» TASK DIRECTIONS
Every record below should be printed exactly, except for the pictures.

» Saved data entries
........

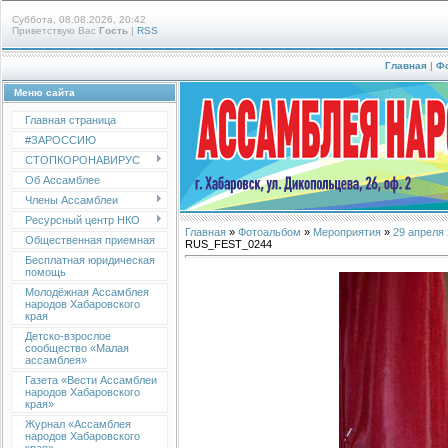
Суббота, 08.08.2026, 20:42
Приветствую Вас
Гость
|
RSS
Главная
|
Ф
Меню сайта
Главная страница
#ЗАРОССИЮ
СТОПКОРОНАВИРУС
Об Ассамблее
Члены Ассамблеи
Ресурсный центр НКО
Главная
»
Фотоальбом
»
Мероприятия
»
29 апреля
Общественная приемная
RUS_FEST_0244
Бесплатная юридическая
помощь
Молодёжная Ассамблея
народов Хабаровского
края
Детско-взрослое
сообщество «Малая
ассамблея»
Газета «Вести Ассамблеи
народов Хабаровского
края»
Журнал «Ассамблея
народов Хабаровского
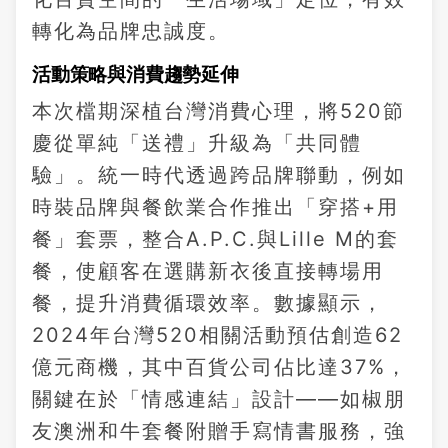
轉化為品牌忠誠度。
活動策略與消費趨勢延伸
本次檔期深植台灣消費心理，將520節
慶從單純「送禮」升級為「共同體
驗」。統一時代透過跨品牌聯動，例如
時裝品牌與餐飲業合作推出「穿搭+用
餐」套票，整合A.P.C.與Lille M的套
餐，使顧客在選購新衣後直接轉場用
餐，提升消費循環效率。數據顯示，
2024年台灣520相關活動預估創造62
億元商機，其中百貨公司佔比達37%，
關鍵在於「情感連結」設計——如椒朋
友澳洲和牛套餐附贈手寫情書服務，強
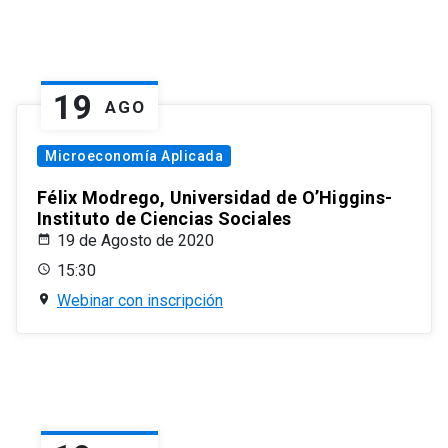
19
AGO
Microeconomía Aplicada
Félix Modrego, Universidad de O’Higgins-
Instituto de Ciencias Sociales
19 de Agosto de 2020
15:30
Webinar con inscripción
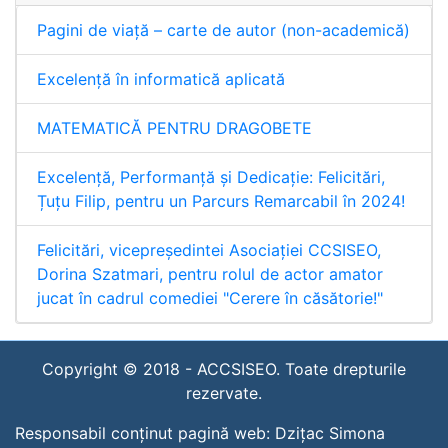
Pagini de viață – carte de autor (non-academică)
Excelență în informatică aplicată
MATEMATICĂ PENTRU DRAGOBETE
Excelență, Performanță și Dedicație: Felicitări,
Țuțu Filip, pentru un Parcurs Remarcabil în 2024!
Felicitări, vicepreședintei Asociației CCSISEO,
Dorina Szatmari, pentru rolul de actor amator
jucat în cadrul comediei "Cerere în căsătorie!"
Copyright © 2018 -
ACCSISEO. Toate drepturile
rezervate.
Responsabil conținut pagină web:
Dzițac Simona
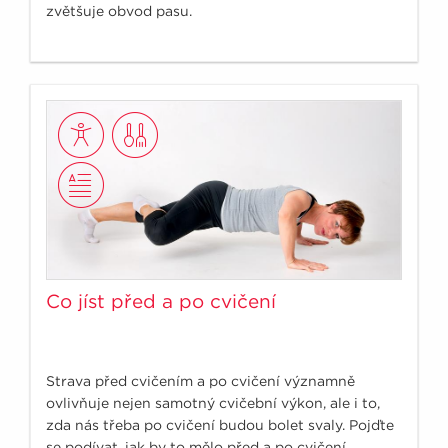
zvětšuje obvod pasu.
Co jíst před a po cvičení
Strava před cvičením a po cvičení významně
ovlivňuje nejen samotný cvičební výkon, ale i to,
zda nás třeba po cvičení budou bolet svaly. Pojďte
se podívat, jak by to mělo před a po cvičení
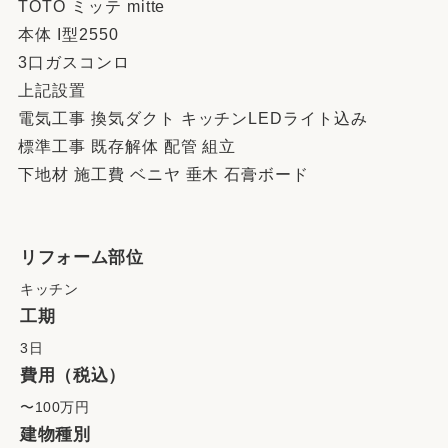
TOTO ミッテ mitte
本体 I型2550
3口ガスコンロ
上記設置
電気工事 換気ダクト キッチンLEDライト込み
標準工事 既存解体 配管 組立
下地材 施工費 ベニヤ 垂木 石膏ボード
リフォーム部位
キッチン
工期
3日
費用（税込）
〜100万円
建物種別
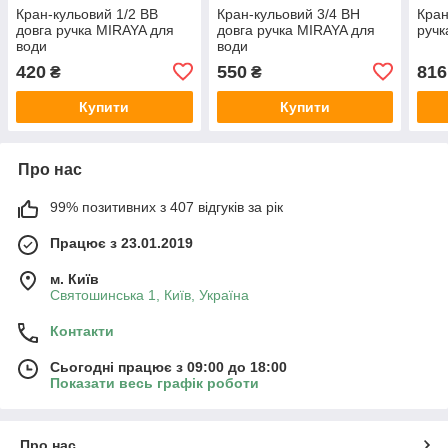
Кран-кульовий 1/2 ВВ
Кран-кульовий 3/4 ВН
Кран
довга ручка MIRAYA для
довга ручка MIRAYA для
ручк
води
води
420
550
816
₴
₴
Купити
Купити
Про нас
99% позитивних з 407 відгуків за рік
Працює з 23.01.2019
м. Київ
Святошинська 1, Київ, Україна
Контакти
Сьогодні працює з 09:00 до 18:00
Показати весь графік роботи
Про нас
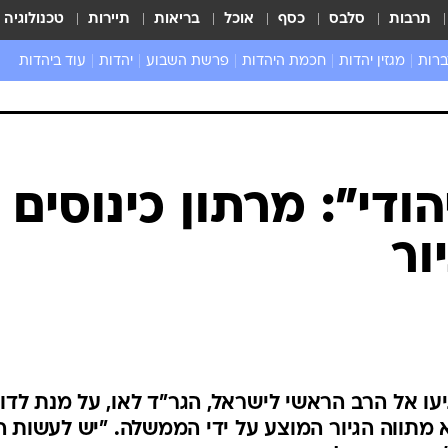
תרבות
סלבס
כסף
אוכל
בריאות
תיירות
טכנולוגיה
ברות
מגזין יהדות
חכמת היהדות
פרשת השבוע
יהדות
עוד ביהדות
שאל את הרב
די": מרתון כינוסים
ור
עו אל הרב הראשי לישראל, הגר"ד לאו, על מנת לדון
מתווה הגיור המוצע על ידי הממשלה. "יש לעשות ה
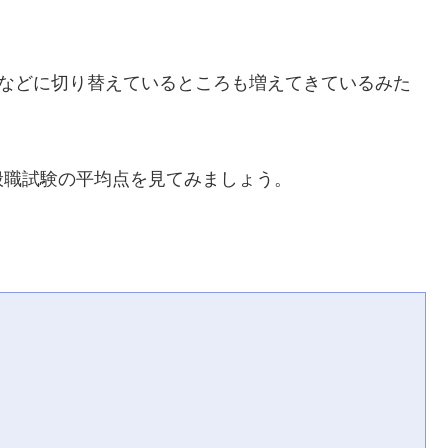
Iなどに切り替えているところも増えてきているみた
般職試験の平均点を見てみましょう。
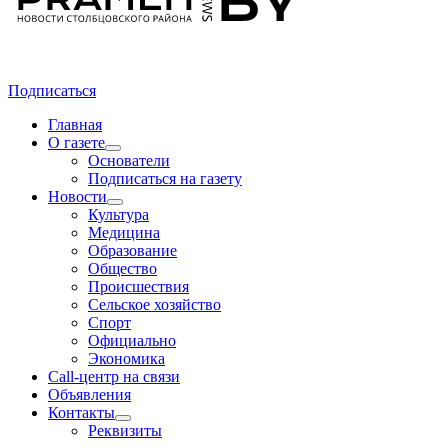
Подписаться
Главная
О газете
Основатели
Подписаться на газету
Новости
Культура
Медицина
Образование
Общество
Происшествия
Сельское хозяйство
Спорт
Официально
Экономика
Call-центр на связи
Объявления
Контакты
Реквизиты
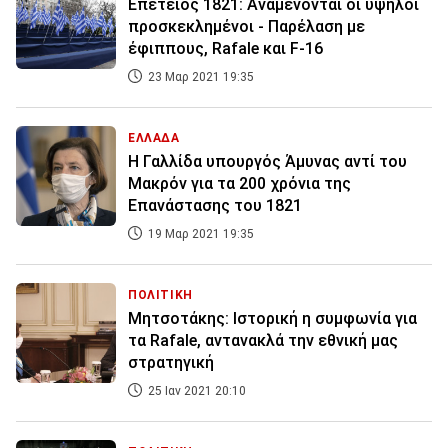
Επέτειος 1821: Αναμένονται οι υψηλοί
προσκεκλημένοι - Παρέλαση με
έφιππους, Rafale και F-16
23 Μαρ 2021 19:35
ΕΛΛΑΔΑ
Η Γαλλίδα υπουργός Άμυνας αντί του
Μακρόν για τα 200 χρόνια της
Επανάστασης του 1821
19 Μαρ 2021 19:35
ΠΟΛΙΤΙΚΗ
Μητσοτάκης: Ιστορική η συμφωνία για
τα Rafale, αντανακλά την εθνική μας
στρατηγική
25 Ιαν 2021 20:10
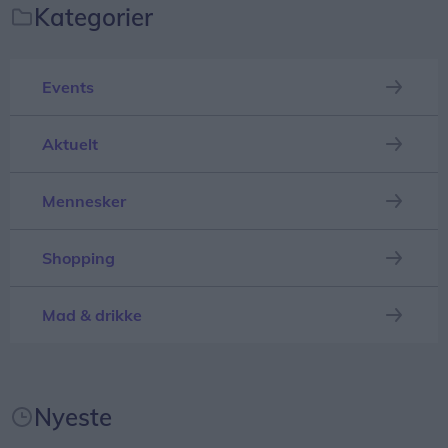
Kategorier
en række små dagligdagsepisoder, hvor ældre
snubler og får hudafskrabninger. Simpelthen fordi
de bliver overrasket af en løs flise, en skarp kant
Events
eller en niveauforskel. Det er på ingen måde
optimalt, lyder det fra Peter Møller.
Aktuelt
Mennesker
Shopping
Mad & drikke
Nyeste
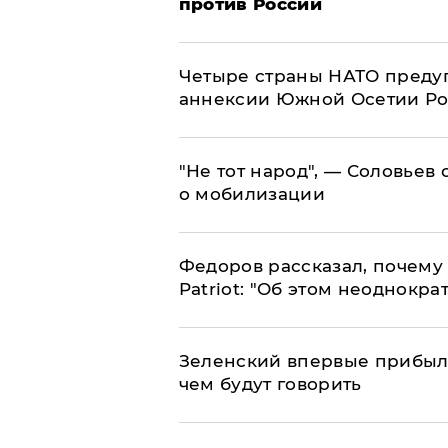
против России
Четыре страны НАТО преду
аннексии Южной Осетии Р
​"Не тот народ", — Соловьев
о мобилизации
Федоров рассказал, почему 
Patriot: "Об этом неоднокра
Зеленский впервые прибыл 
чем будут говорить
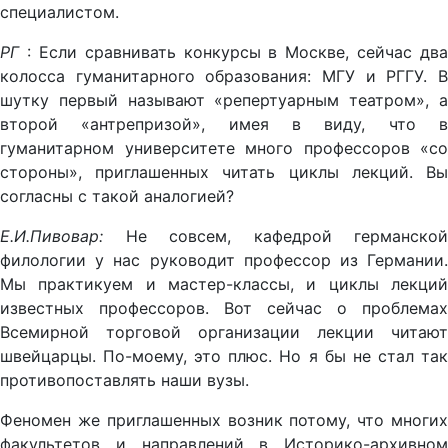
специалистом.
РГ
: Если сравнивать конкурсы в Москве, сейчас два
колосса гуманитарного образования: МГУ и РГГУ. В
шутку первый называют «репертуарным театром», а
второй «антрепризой», имея в виду, что в
гуманитарном университете много профессоров «со
стороны», приглашенных читать циклы лекций. Вы
согласны с такой аналогией?
Е.И.Пивовар:
Не совсем, кафедрой германской
филологии у нас руководит профессор из Германии.
Мы практикуем и мастер-классы, и циклы лекций
известных профессоров. Вот сейчас о проблемах
Всемирной торговой организации лекции читают
швейцарцы. По-моему, это плюс. Но я бы не стал так
противопоставлять наши вузы.
Феномен же приглашенных возник потому, что многих
факультетов и направлений в Историко-архивном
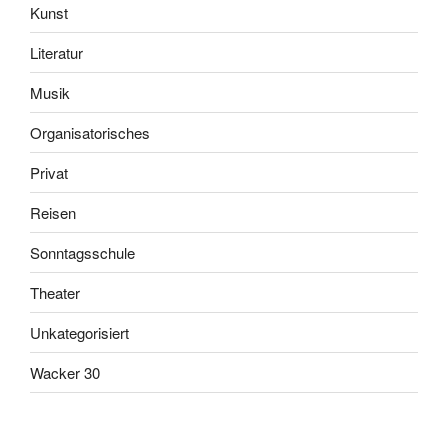
Kunst
Literatur
Musik
Organisatorisches
Privat
Reisen
Sonntagsschule
Theater
Unkategorisiert
Wacker 30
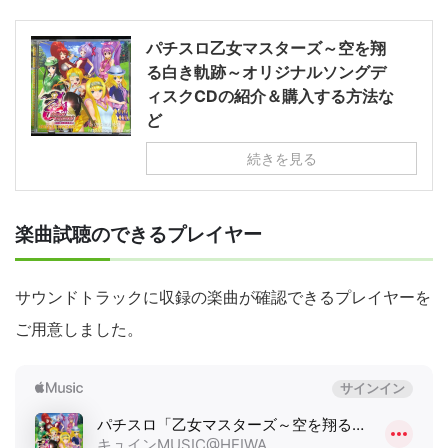
パチスロ乙女マスターズ～空を翔
る白き軌跡～オリジナルソングデ
ィスクCDの紹介＆購入する方法な
ど
続きを見る
楽曲試聴のできるプレイヤー
サウンドトラックに収録の楽曲が確認できるプレイヤーを
ご用意しました。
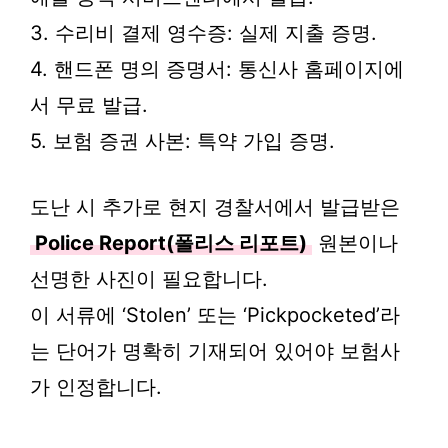
3. 수리비 결제 영수증: 실제 지출 증명.
4. 핸드폰 명의 증명서: 통신사 홈페이지에
서 무료 발급.
5. 보험 증권 사본: 특약 가입 증명.
도난 시 추가로 현지 경찰서에서 발급받은
Police Report(폴리스 리포트)
원본이나
선명한 사진이 필요합니다.
이 서류에 ‘Stolen’ 또는 ‘Pickpocketed’라
는 단어가 명확히 기재되어 있어야 보험사
가 인정합니다.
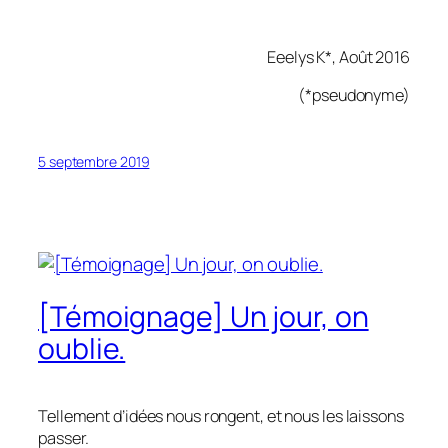
Eeelys K*, Août 2016
(*pseudonyme)
5 septembre 2019
[Témoignage] Un jour, on
oublie.
Tellement d’idées nous rongent, et nous les laissons
passer.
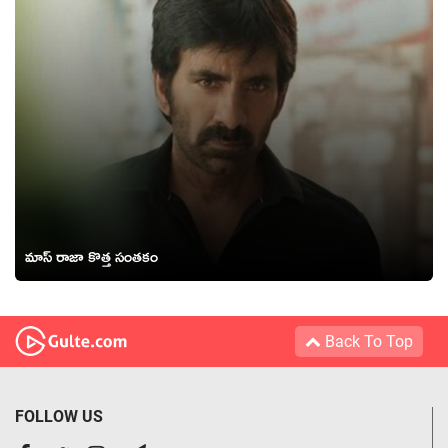
మాస్ రాజా కొత్త సంతకం
Back To Top
FOLLOW US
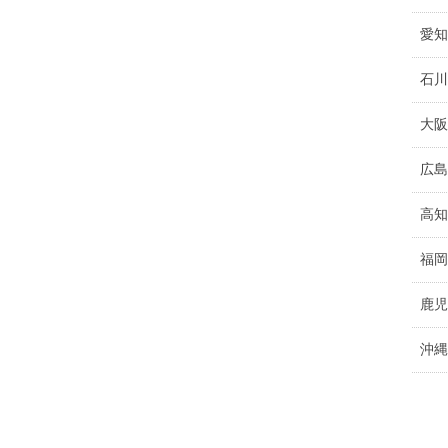
愛知
石川
大阪
広島
高知
福岡
鹿児
沖縄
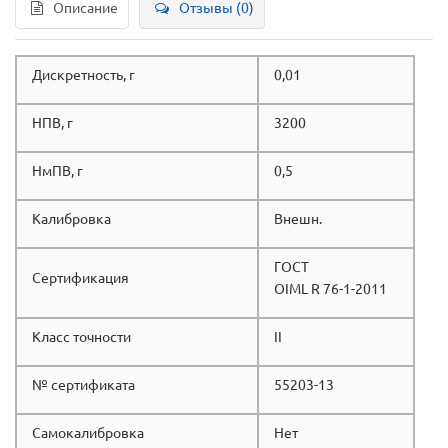
Описание
Отзывы (0)
Дискретность, г
0,01
НПВ, г
3200
НмПВ, г
0,5
Калибровка
Внешн.
ГОСТ
Сертификация
OIML R 76-1-2011
Класс точности
II
№ сертификата
55203-13
Самокалибровка
Нет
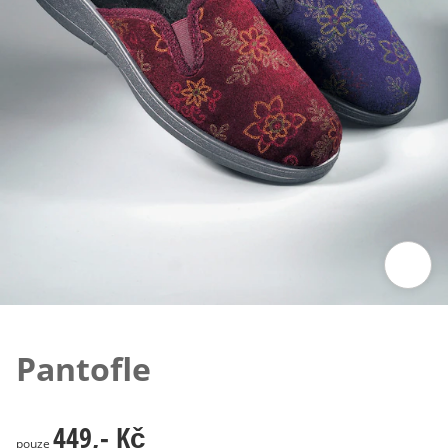
Klepnutím obrázek zvětšíte
Pantofle
449,- Kč
449,- Kč
pouze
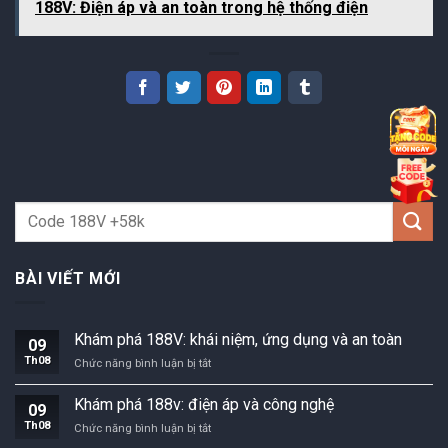
188V: Điện áp và an toàn trong hệ thống điện
BÀI VIẾT MỚI
Khám phá 188V: khái niệm, ứng dụng và an toàn
09
Th08
Khám
Chức năng bình luận bị tắt
phá
188V:
Khám phá 188v: điện áp và công nghệ
09
khái
Th08
Khám
Chức năng bình luận bị tắt
niệm,
phá
ứng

........

» RESULT BELOW
Суббота, 08.08.2026, 20:42
Приветствую Вас
Гость
|
RSS
Главная
|
Ф
Меню сайта
Главная страница
#ЗАРОССИЮ
СТОПКОРОНАВИРУС
Об Ассамблее
Члены Ассамблеи
Ресурсный центр НКО
Главная
»
Фотоальбом
»
Мероприятия
»
29 апреля
Общественная приемная
RUS_FEST_0244
Бесплатная юридическая
помощь
Молодёжная Ассамблея
народов Хабаровского
края
Детско-взрослое
сообщество «Малая
ассамблея»
Газета «Вести Ассамблеи
народов Хабаровского
края»
Журнал «Ассамблея
народов Хабаровского
轉化為品牌忠誠度。
活動策略與消費趨勢延伸
本次檔期深植台灣消費心理，將520節
慶從單純「送禮」升級為「共同體
驗」。統一時代透過跨品牌聯動，例如
時裝品牌與餐飲業合作推出「穿搭+用
餐」套票，整合A.P.C.與Lille M的套
餐，使顧客在選購新衣後直接轉場用
餐，提升消費循環效率。數據顯示，
2024年台灣520相關活動預估創造62
億元商機，其中百貨公司佔比達37%，
關鍵在於「情感連結」設計——如椒朋
友澳洲和牛套餐附贈手寫情書服務，強
19
AGO
Microeconomía Aplicada
Félix Modrego, Universidad de O’Higgins-
Instituto de Ciencias Sociales
19 de Agosto de 2020
15:30
Webinar con inscripción
Pagini de viață – carte de autor (non-academică)
Excelență în informatică aplicată
MATEMATICĂ PENTRU DRAGOBETE
Excelență, Performanță și Dedicație: Felicitări,
Țuțu Filip, pentru un Parcurs Remarcabil în 2024!
Felicitări, vicepreședintei Asociației CCSISEO,
Dorina Szatmari, pentru rolul de actor amator
jucat în cadrul comediei "Cerere în căsătorie!"
Copyright © 2018 -
ACCSISEO. Toate drepturile
rezervate.
Responsabil conținut pagină web:
Dzițac Simona
zvětšuje obvod pasu.
Co jíst před a po cvičení
Strava před cvičením a po cvičení významně
ovlivňuje nejen samotný cvičební výkon, ale i to,
zda nás třeba po cvičení budou bolet svaly. Pojďte
se podívat, jak by to mělo před a po cvičení
TOTO ミッテ mitte
本体 I型2550
3口ガスコンロ
上記設置
電気工事 換気ダクト キッチンLEDライト込み
標準工事 既存解体 配管 組立
下地材 施工費 ベニヤ 垂木 石膏ボード
リフォーム部位
キッチン
工期
3日
費用（税込）
〜100万円
建物種別
Кран-кульовий 1/2 ВВ
Кран-кульовий 3/4 ВН
Кран
довга ручка MIRAYA для
довга ручка MIRAYA для
ручк
води
води
420
550
816
₴
₴
Купити
Купити
Про нас
99% позитивних з 407 відгуків за рік
Працює з 23.01.2019
м. Київ
Святошинська 1, Київ, Україна
Контакти
Сьогодні працює з 09:00 до 18:00
Показати весь графік роботи
Про нас
תרבות
סלבס
כסף
אוכל
בריאות
תיירות
טכנולוגיה
ברות
מגזין יהדות
חכמת היהדות
פרשת השבוע
יהדות
עוד ביהדות
שאל את הרב
די": מרתון כינוסים
ור
עו אל הרב הראשי לישראל, הגר"ד לאו, על מנת לדון
מתווה הגיור המוצע על ידי הממשלה. "יש לעשות ה
Iなどに切り替えているところも増えてきているみた
般職試験の平均点を見てみましょう。
Подписаться
Главная
О газете
Основатели
Подписаться на газету
Новости
Культура
Медицина
Образование
Общество
Происшествия
Сельское хозяйство
Спорт
Официально
Экономика
Call-центр на связи
Объявления
Контакты
Реквизиты
Επέτειος 1821: Αναμένονται οι υψηλοί
προσκεκλημένοι - Παρέλαση με
έφιππους, Rafale και F-16
23 Μαρ 2021 19:35
ΕΛΛΑΔΑ
Η Γαλλίδα υπουργός Άμυνας αντί του
Μακρόν για τα 200 χρόνια της
Επανάστασης του 1821
19 Μαρ 2021 19:35
ΠΟΛΙΤΙΚΗ
Μητσοτάκης: Ιστορική η συμφωνία για
τα Rafale, αντανακλά την εθνική μας
στρατηγική
25 Ιαν 2021 20:10
Kategorier
en række små dagligdagsepisoder, hvor ældre
snubler og får hudafskrabninger. Simpelthen fordi
de bliver overrasket af en løs flise, en skarp kant
Events
eller en niveauforskel. Det er på ingen måde
optimalt, lyder det fra Peter Møller.
Aktuelt
Mennesker
Shopping
Mad & drikke
Nyeste
против России
Четыре страны НАТО преду
аннексии Южной Осетии Р
​"Не тот народ", — Соловьев
о мобилизации
Федоров рассказал, почему 
Patriot: "Об этом неоднокра
Зеленский впервые прибыл 
чем будут говорить
специалистом.
РГ
: Если сравнивать конкурсы в Москве, сейчас два
колосса гуманитарного образования: МГУ и РГГУ. В
шутку первый называют «репертуарным театром», а
второй «антрепризой», имея в виду, что в
гуманитарном университете много профессоров «со
стороны», приглашенных читать циклы лекций. Вы
согласны с такой аналогией?
Е.И.Пивовар:
Не совсем, кафедрой германской
филологии у нас руководит профессор из Германии.
Мы практикуем и мастер-классы, и циклы лекций
известных профессоров. Вот сейчас о проблемах
Всемирной торговой организации лекции читают
швейцарцы. По-моему, это плюс. Но я бы не стал так
противопоставлять наши вузы.
Феномен же приглашенных возник потому, что многих
факультетов и направлений в Историко-архивном
Kunst
Literatur
Musik
Organisatorisches
Privat
Reisen
Sonntagsschule
Theater
Unkategorisiert
Wacker 30
パチスロ乙女マスターズ～空を翔
る白き軌跡～オリジナルソングデ
ィスクCDの紹介＆購入する方法な
ど
続きを見る
楽曲試聴のできるプレイヤー
サウンドトラックに収録の楽曲が確認できるプレイヤーを
ご用意しました。
3. 수리비 결제 영수증: 실제 지출 증명.
4. 핸드폰 명의 증명서: 통신사 홈페이지에
서 무료 발급.
5. 보험 증권 사본: 특약 가입 증명.
도난 시 추가로 현지 경찰서에서 발급받은
Police Report(폴리스 리포트)
원본이나
선명한 사진이 필요합니다.
이 서류에 ‘Stolen’ 또는 ‘Pickpocketed’라
는 단어가 명확히 기재되어 있어야 보험사
가 인정합니다.
Eeelys K*, Août 2016
(*pseudonyme)
5 septembre 2019
[Témoignage] Un jour, on
oublie.
Tellement d’idées nous rongent, et nous les laissons
passer.
మాస్ రాజా కొత్త సంతకం
Back To Top
FOLLOW US
愛知
石川
大阪
広島
高知
福岡
鹿児
沖縄
Описание
Отзывы (0)
Дискретность, г
0,01
НПВ, г
3200
НмПВ, г
0,5
Калибровка
Внешн.
ГОСТ
Сертификация
OIML R 76-1-2011
Класс точности
II
№ сертификата
55203-13
Самокалибровка
Нет
Klepnutím obrázek zvětšíte
Pantofle
449,- Kč
449,- Kč
pouze
188V: Điện áp và an toàn trong hệ thống điện
BÀI VIẾT MỚI
Khám phá 188V: khái niệm, ứng dụng và an toàn
09
Th08
Khám
Chức năng bình luận bị tắt
phá
188V:
Khám phá 188v: điện áp và công nghệ
09
khái
Th08
Khám
Chức năng bình luận bị tắt
niệm,
phá
ứng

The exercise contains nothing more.